Activity: Count how many lines in the entries below hold the string "doses", and respond with that number only.

>>>>>

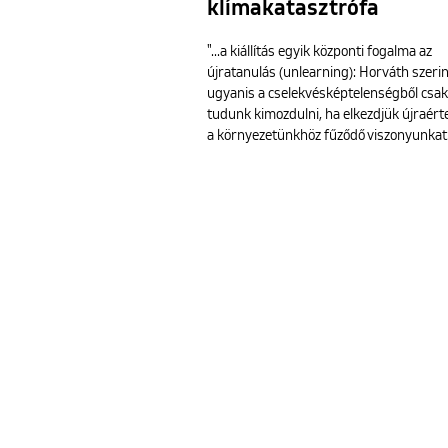
klímakatasztrófa
"...a kiállítás egyik központi fogalma az
újratanulás (unlearning): Horváth szerin
ugyanis a cselekvésképtelenségből csa
tudunk kimozdulni, ha elkezdjük újraért
a környezetünkhöz fűződő viszonyunkat..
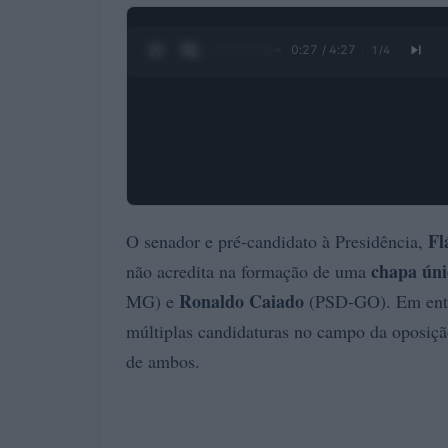
0:28 / 4:27
1
/
4
Fl
O senador e pré-candidato à Presidência,
chapa úni
não acredita na formação de uma
Ronaldo Caiado
MG) e
(PSD-GO). Em entrev
múltiplas candidaturas no campo da oposição
de ambos.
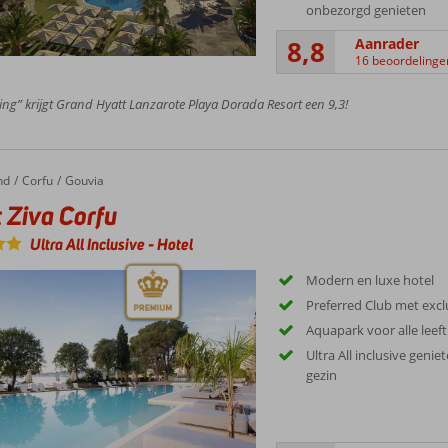
onbezorgd genieten
8,8
Aanrader
16 beoordelinge
ing” krijgt Grand Hyatt Lanzarote Playa Dorada Resort een 9,3!
nd
va Corfu
Corfu
Gouvia
 Ziva Corfu
Ultra All Inclusive
-
Hotel
Modern en luxe hotel
Preferred Club met exc
Aquapark voor alle leeft
Ultra All inclusive geni
gezin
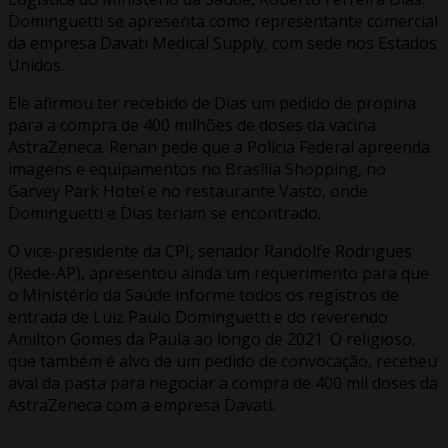
Dominguetti se apresenta como representante comercial
da empresa Davati Medical Supply, com sede nos Estados
Unidos.
Ele afirmou ter recebido de Dias um pedido de propina
para a compra de 400 milhões de doses da vacina
AstraZeneca. Renan pede que a Polícia Federal apreenda
imagens e equipamentos no Brasília Shopping, no
Garvey Park Hotel e no restaurante Vasto, onde
Dominguetti e Dias teriam se encontrado.
O vice-presidente da CPI, senador Randolfe Rodrigues
(Rede-AP), apresentou ainda um requerimento para que
o Ministério da Saúde informe todos os registros de
entrada de Luiz Paulo Dominguetti e do reverendo
Amilton Gomes da Paula ao longo de 2021. O religioso,
que também é alvo de um pedido de convocação, recebeu
aval da pasta para negociar a compra de 400 mil doses da
AstraZeneca com a empresa Davati.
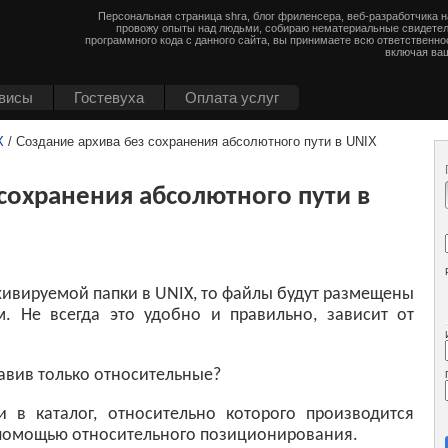
Персональная страница shra, блог фриленсера, веб-разработчика 
провожу опыты над людьми, собираю нематериальные свидетел
программного кода с данного сайта, вы принимаете всю ответственно
включая ваш
висы
Гостевуха
Оплата услуг
X
/ Создание архива без сохранения абсолютного пути в UNIX
сохранения абсолютного пути в
хивируемой папки в UNIX, то файлы будут размещены
. Не всегда это удобно и правильно, зависит от
тавив только относительные?
 в каталог, относительно которого производится
с помощью относительного позиционирования.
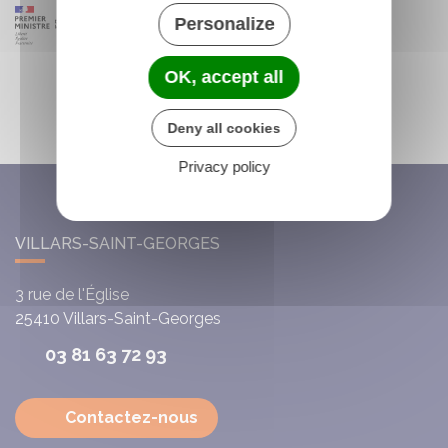
Personalize
OK, accept all
Deny all cookies
Privacy policy
VILLARS-SAINT-GEORGES
3 rue de l'Église
25410
Villars-Saint-Georges
03 81 63 72 93
Contactez-nous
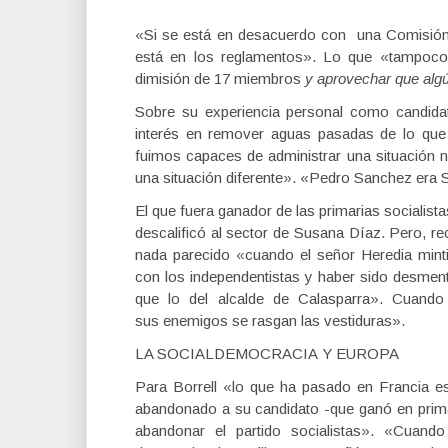
«Si se está en desacuerdo con una Comisión 
está en los reglamentos». Lo que «tampoco»
dimisión de 17 miembros
y aprovechar que algú
Sobre su experiencia personal como candida
interés en remover aguas pasadas de lo que
fuimos capaces de administrar una situación n
una situación diferente». «Pedro Sanchez era Se
El que fuera ganador de las primarias socialista
descalificó al sector de Susana Díaz. Pero, re
nada parecido «cuando el señor Heredia mint
con los independentistas y haber sido desment
que lo del alcalde de Calasparra». Cuand
sus enemigos se rasgan las vestiduras».
LA SOCIALDEMOCRACIA Y EUROPA
Para Borrell «lo que ha pasado en Francia es
abandonado a su candidato -que ganó en primar
abandonar el partido socialistas». «Cuan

<<<<<

Written response: 2